Core Rehab without "Going There"

In January, H&W faculty member Elizabeth Hampton PT, WCS, BCB-PMD presented at the APTA’s Combined Sections Meeting in San Diego, CA in a presentation sponsored by the Orthopedic Section. The presentation was called “Core Rehab without ‘Going There’: Evidence Supporting Direct and Indirect Evaluation and Treatment of PFM Dysfunction.”

In her talk, Elizabeth discussed contributing factors to pelvic health and continence, including muscular, fascial, neural, biomechanical and motor control factors. She also noted a pilot study done by HW’s own Stacy Futterman, PT, MPT, WCS, BCB-PMD, which prompted a wonderful discussion about the role hip labral tears and femoral acetabular impingement has on the pelvic floor.

Elizabeth was gracious enough to share details about her presentation with Pelvic Rehab Report. Below is what she had to say about this topic.

Elizabeth Hampton PT, BCIA-PMDB

EH: In this talk, I focused on pelvic health and continence being a distinct specialty within orthopedic manual therapy. Considering the interrelationship between musculoskeletal, urinary, colorectal and sexual function, I believe an integrative understanding of all systems is required for autonomous, direct-access physical therapists as we look towards Vision 2020. Indeed, IFOMT’s definition of orthopedic manual therapy correlates directly to the women’s health physical therapist.

In my talk, I proposed that a comprehensive pelvic health and orthopedic manual therapy evaluation is required for the evaluation and treatment of pelvic pain and pelvic health conditions. I noted (and the audience agreed) that the reality is that not all PTs will have a comprehensive pelvic health knowledge base. Key items for a pelvic pain exam have not been standardized for physical therapists that do not have training in direct pelvic health and continence evaluation and treatment methods. Barriers to clinician evaluation of pelvic floor function and dysfunction can include education, apprehension, aversion, risk management concerns and knowing how and when to include pelvic health questions during client history- taking.
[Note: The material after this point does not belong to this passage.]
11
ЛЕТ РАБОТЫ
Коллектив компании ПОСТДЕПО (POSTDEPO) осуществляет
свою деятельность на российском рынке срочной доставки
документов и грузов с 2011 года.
One example of a lack of comprehensive pelvic health knowledge base is the therapist who instructs on pelvic floor contractions - without prior assessment by the therapist - during a clinician- designed core rehabilitation program. Without evaluation, the competence of pelvic floor muscle contraction is in question. Cueing a muscle contraction without assessment, therefore, is not a skilled intervention in and of itself.
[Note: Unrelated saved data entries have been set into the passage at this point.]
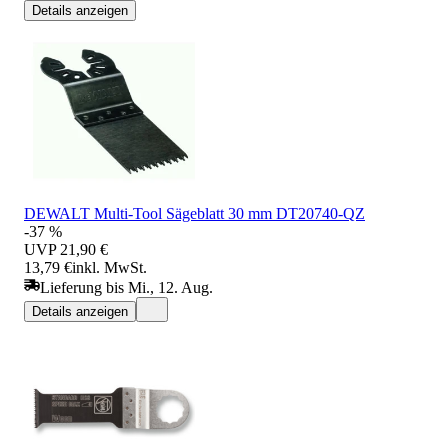
Details anzeigen
DEWALT Multi-Tool Sägeblatt 30 mm DT20740-QZ
-37 %
UVP
21,90 €
13,79 €
inkl. MwSt.
Lieferung bis Mi., 12. Aug.
Details anzeigen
This prompted a discussion of whether a direct pelvic floor evaluation is indicated with all clients needing core rehabilitation. We also discussed external (i.e. indirect) assessment via the Ischiorectal fossa or client’s hand on their sacrum/ischii as options for a general screening. Further research is needed to determine when direct (internal) or indirect (external) evaluation methods of PFM contraction/relaxation are appropriate.

I encouraged all clinicians to attend the minimum of a Level One Pelvic Floor course through Herman & Wallace or the APTA. Regardless of the long term clinical interest of each PT in pursuing pelvic rehab as a focus, a Level One PF course would enable each clinician to perform a fundamental history, effective bowel and bladder screening and an understanding of the anatomy of the pelvic ring, even if they chose not to perform direct PFM assessment and treatment in the clinic.

I observe that the attitude of ‘us’ vs. ‘them’ still persists between clinicians who do have women’s health PT skillset and those who do not. This attitude has the potential to impair clinical collaboration and the inclusion of PTs of other specialties into the study of pelvic health, continence and women’s health physical therapy. Our profession would be well-served to focus on meeting the needs of the clients through a comprehensive orthopedic/ biomechanical/ urogyn/ colorectal knowledge base, rather than by separating client treatment according to clinician toolbox (i.e. women’s health vs. orthopedic.)

The Description of Specialty Practice for the Women’s Clinical Specialty includes a highly-detailed orthopedic skillset. Likewise, women’s health physical therapy is a highly-specialized field within orthopedic manual therapy. Both toolboxes are required for comprehensive evaluation and treatment of clients with women’s health, pelvic health and continence dysfunction.